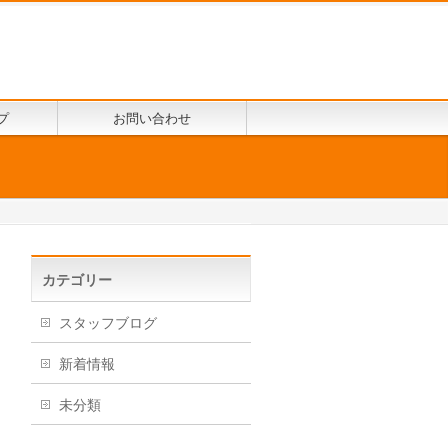
プ
お問い合わせ
カテゴリー
スタッフブログ
新着情報
未分類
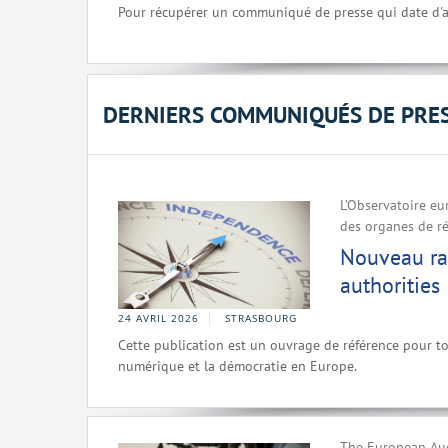
Pour récupérer un communiqué de presse qui date d'a
DERNIERS COMMUNIQUÉS DE PRE
L’Observatoire eu
des organes de r
Nouveau rap
authorities
24 AVRIL 2026
STRASBOURG
Cette publication est un ouvrage de référence pour to
numérique et la démocratie en Europe.
The European Aud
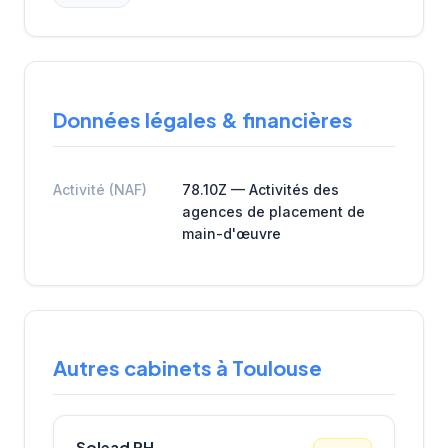
Données légales & financières
Activité (NAF)
78.10Z — Activités des
agences de placement de
main-d'œuvre
Autres cabinets à Toulouse
Solead RH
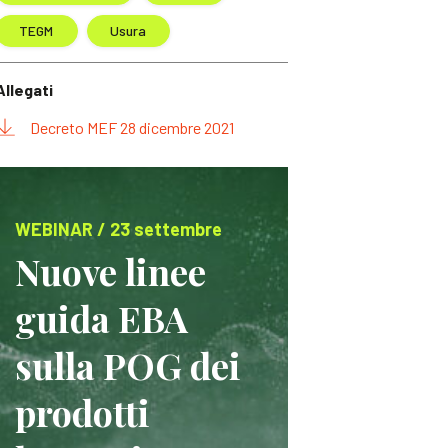
TEGM
Usura
Allegati
Decreto MEF 28 dicembre 2021
WEBINAR / 23 settembre
Nuove linee
guida EBA
sulla POG dei
prodotti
----------------
[WORK INSTRUCTION] Could you write out verbatim only those lines that run from the line containing "Activité (NAF)" through the end of the listing above, both included, without the pictures?

[OUTPUT FOR THIS TASK]
Activité (NAF)
78.10Z — Activités des
agences de placement de
main-d'œuvre
Autres cabinets à Toulouse
Solead RH
TEGM
Usura
Allegati
Decreto MEF 28 dicembre 2021
WEBINAR / 23 settembre
Nuove linee
guida EBA
sulla POG dei
prodotti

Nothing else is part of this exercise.